1.  The **Initial Draft** likely produced a simple, recursive solution. While correct, this approach is notoriously inefficient due to re-calculating the same values repeatedly, leading to exponential time complexity.
2.  The **Critique** correctly identified this major flaw. The LLM, in its 'critic' role, pointed out the inefficiency and suggested a more optimal, iterative approach to avoid redundant calculations.
3.  The **Final Refined Code** successfully implemented the critique. It replaced the slow recursive function with a much faster iterative solution that uses a loop and two variables to keep track of the sequence.

This is a non-trivial improvement. The agent didn't just fix a typo; it fundamentally changed its algorithm for a more robust and scalable solution. This is the value of the reflection pattern.

### Step 3.3: Quantitative Evaluation (LLM-as-a-Judge)

**What we are going to do:**
To formalize our analysis, we will use another LLM as an impartial 'judge' to score the quality of the initial draft versus the final code. This provides a more objective measure of the improvement gained through reflection.

In [None]:
class CodeEvaluation(BaseModel):
    """Schema for evaluating a piece of code."""
    correctness_score: int = Field(description="Score from 1-10 on whether the code is logically correct.")
    efficiency_score: int = Field(description="Score from 1-10 on the code's algorithmic efficiency.")
    style_score: int = Field(description="Score from 1-10 on code style and readability (PEP 8). ")
    justification: str = Field(description="A brief justification for the scores.")

judge_llm = llm.with_structured_output(CodeEvaluation)

def evaluate_code(code_to_evaluate: str):
    prompt = f"""You are an expert judge of Python code. Evaluate the following function on a scale of 1-10 for correctness, efficiency, and style. Provide a brief justification.

    Code:
    ```python
    {code_to_evaluate}
    ```
    """
    return judge_llm.invoke(prompt)

if final_state and 'draft' in final_state and 'refined_code' in final_state:
    console.print("--- Evaluating Initial Draft ---")
    initial_draft_evaluation = evaluate_code(final_state['draft']['code'])
    console.print(initial_draft_evaluation.model_dump()) # Corrected: use .model_dump()

    console.print("\n--- Evaluating Refined Code ---")
    refined_code_evaluation = evaluate_code(final_state['refined_code']['refined_code'])
    console.print(refined_code_evaluation.model_dump()) # Corrected: use .model_dump()
else:
    console.print("[bold red]Error: Cannot perform evaluation because the `final_state` is incomplete.[/bold red]")

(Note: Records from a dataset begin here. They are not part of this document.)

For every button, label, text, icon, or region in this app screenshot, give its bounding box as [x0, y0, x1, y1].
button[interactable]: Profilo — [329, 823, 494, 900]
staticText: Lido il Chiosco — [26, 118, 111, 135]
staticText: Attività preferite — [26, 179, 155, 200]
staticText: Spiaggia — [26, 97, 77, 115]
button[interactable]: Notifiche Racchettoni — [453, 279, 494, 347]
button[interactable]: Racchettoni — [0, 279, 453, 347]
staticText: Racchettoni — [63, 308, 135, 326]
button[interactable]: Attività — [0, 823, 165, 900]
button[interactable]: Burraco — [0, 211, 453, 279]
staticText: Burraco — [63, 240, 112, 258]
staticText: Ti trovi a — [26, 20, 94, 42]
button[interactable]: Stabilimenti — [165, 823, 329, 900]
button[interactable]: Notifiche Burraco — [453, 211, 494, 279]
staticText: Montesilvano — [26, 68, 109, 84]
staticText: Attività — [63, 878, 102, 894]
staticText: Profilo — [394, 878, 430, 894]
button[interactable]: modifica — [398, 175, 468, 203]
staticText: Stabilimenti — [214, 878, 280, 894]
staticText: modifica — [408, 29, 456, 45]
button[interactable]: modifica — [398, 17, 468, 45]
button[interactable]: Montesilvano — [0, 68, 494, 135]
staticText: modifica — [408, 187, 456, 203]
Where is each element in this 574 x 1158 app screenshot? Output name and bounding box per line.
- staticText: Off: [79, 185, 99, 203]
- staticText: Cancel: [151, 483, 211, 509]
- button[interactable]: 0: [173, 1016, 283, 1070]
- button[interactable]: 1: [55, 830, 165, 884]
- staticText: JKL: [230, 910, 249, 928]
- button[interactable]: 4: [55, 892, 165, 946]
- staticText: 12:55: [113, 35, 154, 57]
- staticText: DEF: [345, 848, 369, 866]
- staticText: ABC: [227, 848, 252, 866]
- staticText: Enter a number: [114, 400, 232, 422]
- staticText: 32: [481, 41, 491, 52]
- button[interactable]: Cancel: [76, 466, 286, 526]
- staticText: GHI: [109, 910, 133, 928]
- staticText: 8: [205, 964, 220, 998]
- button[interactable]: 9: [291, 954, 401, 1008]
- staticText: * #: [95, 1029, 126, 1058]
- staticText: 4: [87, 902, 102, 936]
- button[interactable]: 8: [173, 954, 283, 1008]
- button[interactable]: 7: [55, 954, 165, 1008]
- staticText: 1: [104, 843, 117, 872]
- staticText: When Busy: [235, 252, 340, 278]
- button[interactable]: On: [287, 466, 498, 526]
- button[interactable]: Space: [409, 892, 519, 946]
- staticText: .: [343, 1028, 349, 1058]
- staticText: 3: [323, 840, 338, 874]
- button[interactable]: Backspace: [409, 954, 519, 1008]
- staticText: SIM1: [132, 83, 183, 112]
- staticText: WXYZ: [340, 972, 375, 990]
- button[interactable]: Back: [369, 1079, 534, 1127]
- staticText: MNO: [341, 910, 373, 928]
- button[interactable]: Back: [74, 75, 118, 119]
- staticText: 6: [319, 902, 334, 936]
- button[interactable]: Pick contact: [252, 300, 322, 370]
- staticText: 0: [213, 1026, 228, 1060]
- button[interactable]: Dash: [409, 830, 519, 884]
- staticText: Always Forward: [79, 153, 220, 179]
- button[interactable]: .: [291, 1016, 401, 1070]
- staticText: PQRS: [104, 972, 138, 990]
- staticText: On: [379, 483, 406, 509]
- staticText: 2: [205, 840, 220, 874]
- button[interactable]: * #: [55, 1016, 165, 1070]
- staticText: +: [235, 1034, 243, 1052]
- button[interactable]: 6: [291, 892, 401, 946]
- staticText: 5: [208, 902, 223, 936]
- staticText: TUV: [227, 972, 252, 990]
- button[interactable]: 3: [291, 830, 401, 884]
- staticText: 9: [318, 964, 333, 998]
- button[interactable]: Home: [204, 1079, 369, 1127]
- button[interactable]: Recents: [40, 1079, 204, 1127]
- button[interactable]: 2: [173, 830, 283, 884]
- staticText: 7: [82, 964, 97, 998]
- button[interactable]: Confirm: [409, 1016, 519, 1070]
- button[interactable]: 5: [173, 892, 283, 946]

**Discussion of the Output:**
The LLM-as-a-Judge evaluation provides quantitative evidence of the reflection pattern's success. The initial draft likely received a high score for correctness but a very low score for efficiency. In contrast, the refined code would have scored highly on both correctness and efficiency. This automated, scored evaluation confirms that the reflection process didn't just change the code—it demonstrably *improved* it in a measurable way.

## Conclusion

In this notebook, we have successfully built, executed, and evaluated a complete, end-to-end agent using the **Reflection** architecture with Nebius AI Studio models. We have seen firsthand how this simple yet powerful pattern can transform a basic LLM generator into a more sophisticated and reliable problem-solver.

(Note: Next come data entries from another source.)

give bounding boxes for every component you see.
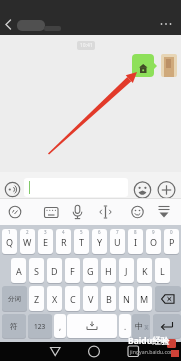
staticText: C xyxy=(70,293,76,305)
button[interactable]: T xyxy=(74,229,89,254)
button[interactable]: Q xyxy=(2,229,17,254)
staticText: Baidu经验 xyxy=(128,335,170,347)
staticText: W xyxy=(23,236,32,248)
staticText: jingyan.baidu.com xyxy=(130,348,175,355)
staticText: 中 xyxy=(135,321,143,331)
button[interactable]: O xyxy=(146,229,161,254)
staticText: K xyxy=(142,265,148,277)
button[interactable]: G xyxy=(83,258,98,283)
button[interactable] xyxy=(153,314,181,338)
staticText: 4 xyxy=(62,229,65,235)
staticText: A xyxy=(16,265,22,277)
staticText: 符 xyxy=(10,322,18,331)
button[interactable] xyxy=(6,203,24,221)
staticText: L xyxy=(160,265,165,277)
staticText: 123 xyxy=(34,322,46,331)
staticText: U xyxy=(114,236,121,248)
staticText: . xyxy=(124,321,127,332)
staticText: M xyxy=(140,293,149,305)
button[interactable]: , xyxy=(54,314,66,338)
staticText: 10:41 xyxy=(80,42,93,49)
staticText: 3 xyxy=(44,229,47,235)
staticText: 7 xyxy=(116,229,119,235)
button[interactable]: 分词 xyxy=(2,286,27,311)
button[interactable]: S xyxy=(29,258,44,283)
button[interactable] xyxy=(132,54,154,77)
staticText: J xyxy=(125,265,128,277)
button[interactable] xyxy=(97,203,114,221)
staticText: X xyxy=(52,293,58,305)
staticText: Z xyxy=(34,293,40,305)
button[interactable]: D xyxy=(47,258,62,283)
button[interactable]: 符 xyxy=(2,314,26,338)
button[interactable] xyxy=(24,178,128,197)
staticText: 2 xyxy=(26,229,29,235)
button[interactable]: P xyxy=(164,229,179,254)
button[interactable] xyxy=(157,181,176,200)
button[interactable] xyxy=(3,180,21,198)
staticText: B xyxy=(106,293,112,305)
button[interactable]: E xyxy=(38,229,53,254)
staticText: S xyxy=(34,265,39,277)
button[interactable]: Z xyxy=(29,286,44,311)
button[interactable]: W xyxy=(20,229,35,254)
staticText: 分词 xyxy=(8,295,21,303)
staticText: R xyxy=(61,236,67,248)
button[interactable]: C xyxy=(65,286,80,311)
button[interactable]: R xyxy=(56,229,71,254)
button[interactable] xyxy=(155,203,173,221)
staticText: T xyxy=(79,236,85,248)
staticText: Y xyxy=(97,236,103,248)
staticText: P xyxy=(169,236,175,248)
staticText: , xyxy=(59,321,62,332)
button[interactable] xyxy=(123,343,143,360)
button[interactable]: X xyxy=(47,286,62,311)
button[interactable]: V xyxy=(83,286,98,311)
button[interactable]: F xyxy=(65,258,80,283)
button[interactable] xyxy=(161,54,177,77)
button[interactable]: H xyxy=(101,258,116,283)
button[interactable]: M xyxy=(137,286,152,311)
button[interactable] xyxy=(69,203,86,221)
button[interactable]: . xyxy=(119,314,131,338)
staticText: 1 xyxy=(8,229,11,235)
staticText: 5 xyxy=(80,229,83,235)
staticText: D xyxy=(51,265,58,277)
staticText: I xyxy=(134,236,138,248)
button[interactable]: J xyxy=(119,258,134,283)
staticText: Q xyxy=(6,236,14,248)
button[interactable]: 中 xyxy=(132,314,150,338)
staticText: 6 xyxy=(98,229,101,235)
button[interactable]: A xyxy=(11,258,26,283)
button[interactable] xyxy=(45,343,65,360)
button[interactable] xyxy=(133,181,152,200)
staticText: V xyxy=(88,293,94,305)
staticText: F xyxy=(70,265,75,277)
staticText: 9 xyxy=(152,229,155,235)
button[interactable] xyxy=(155,286,181,311)
staticText: G xyxy=(87,265,94,277)
staticText: 8 xyxy=(134,229,137,235)
button[interactable] xyxy=(129,203,146,221)
button[interactable]: I xyxy=(128,229,143,254)
button[interactable]: 123 xyxy=(28,314,52,338)
button[interactable] xyxy=(84,343,104,360)
button[interactable]: Y xyxy=(92,229,107,254)
button[interactable]: L xyxy=(155,258,170,283)
staticText: 英 xyxy=(144,325,149,331)
button[interactable]: K xyxy=(137,258,152,283)
button[interactable] xyxy=(41,204,61,220)
button[interactable]: N xyxy=(119,286,134,311)
button[interactable] xyxy=(67,314,117,338)
staticText: O xyxy=(150,236,158,248)
button[interactable] xyxy=(155,14,177,32)
staticText: 0 xyxy=(170,229,173,235)
staticText: N xyxy=(123,293,130,305)
button[interactable] xyxy=(0,14,16,34)
button[interactable]: B xyxy=(101,286,116,311)
staticText: H xyxy=(105,265,112,277)
staticText: E xyxy=(43,236,49,248)
button[interactable]: U xyxy=(110,229,125,254)
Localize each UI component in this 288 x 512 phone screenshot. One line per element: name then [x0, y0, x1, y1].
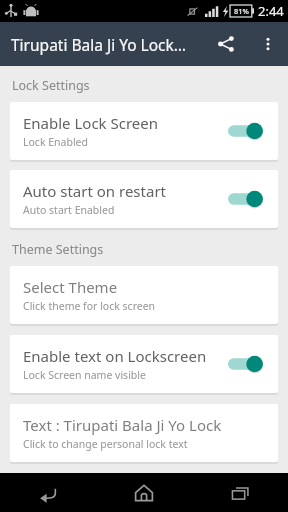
button[interactable]: Back	[0, 473, 96, 512]
staticText: Enable text on Lockscreen	[23, 346, 207, 366]
staticText: Auto start Enabled	[23, 203, 115, 217]
staticText: Select Theme	[23, 277, 118, 297]
button[interactable]: Toggle	[228, 352, 268, 376]
staticText: Auto start on restart	[23, 181, 166, 201]
staticText: 81%	[234, 6, 249, 16]
staticText: Lock Screen name visible	[23, 368, 146, 382]
staticText: Tirupati Bala Ji Yo Lock…	[11, 34, 207, 55]
staticText: Theme Settings	[12, 241, 104, 258]
button[interactable]: Auto start on restart	[10, 170, 278, 228]
staticText: Lock Settings	[12, 77, 90, 94]
staticText: Lock Enabled	[23, 135, 88, 149]
button[interactable]: Home	[96, 473, 192, 512]
button[interactable]: Select Theme	[10, 266, 278, 324]
staticText: Text : Tirupati Bala Ji Yo Lock Screen	[23, 415, 268, 435]
button[interactable]: Enable text on Lockscreen	[10, 335, 278, 393]
button[interactable]: Share	[206, 24, 246, 64]
button[interactable]: Text : Tirupati Bala Ji Yo Lock Screen	[10, 404, 278, 462]
staticText: Click to change personal lock text	[23, 437, 188, 451]
staticText: 2:44	[258, 2, 284, 20]
button[interactable]: More options	[248, 24, 288, 64]
staticText: Enable Lock Screen	[23, 113, 159, 133]
button[interactable]: Enable Lock Screen	[10, 102, 278, 160]
button[interactable]: Recent apps	[192, 473, 288, 512]
staticText: Click theme for lock screen	[23, 299, 156, 313]
button[interactable]: Toggle	[228, 187, 268, 211]
button[interactable]: Toggle	[228, 119, 268, 143]
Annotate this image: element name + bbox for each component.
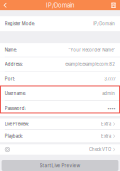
- staticText: Extra: [101, 121, 111, 127]
- button[interactable]: Password:: [0, 101, 120, 116]
- staticText: Start Live Preview: [40, 163, 80, 168]
- button[interactable]: Live Preview:: [0, 118, 120, 130]
- staticText: Username:: [5, 91, 26, 96]
- button[interactable]: Playback:: [0, 130, 120, 142]
- staticText: Register Mode:: [5, 21, 35, 26]
- button[interactable]: Start Live Preview: [2, 160, 118, 171]
- button[interactable]: Port:: [0, 72, 120, 87]
- button[interactable]: Username:: [0, 87, 120, 100]
- button[interactable]: Name:: [0, 43, 120, 57]
- staticText: ••••: [107, 106, 115, 111]
- button[interactable]: Address:: [0, 57, 120, 71]
- staticText: IP/Domain: [93, 21, 115, 26]
- staticText: Name:: [5, 47, 17, 53]
- staticText: "Your Recorder Name": [68, 47, 115, 53]
- staticText: Address:: [5, 62, 23, 67]
- staticText: Extra: [101, 134, 111, 139]
- staticText: Live Preview:: [5, 121, 29, 127]
- staticText: IP/Domain: [46, 2, 74, 9]
- staticText: admin: [102, 91, 115, 96]
- staticText: Password:: [5, 106, 26, 111]
- staticText: 37777: [104, 76, 115, 82]
- button[interactable]: Back: [0, 0, 10, 10]
- button[interactable]: Save: [107, 0, 120, 10]
- button[interactable]: Check VTO: [0, 144, 120, 155]
- staticText: example.example.com:82: [65, 62, 115, 67]
- staticText: Check VTO: [89, 147, 111, 152]
- staticText: Port:: [5, 76, 15, 82]
- staticText: Playback:: [5, 134, 23, 139]
- button[interactable]: Register Mode:: [0, 16, 120, 31]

By structuring the process into distinct **Generate**, **Critique**, and **Refine** steps and orchestrating them with LangGraph, we created a robust system that can identify and correct its own significant flaws. The tangible improvement—from an inefficient recursive solution to an optimal iterative one—demonstrates that reflection is a foundational technique for moving beyond trivial agentic tasks and building AI systems that exhibit a deeper level of quality and deliberation.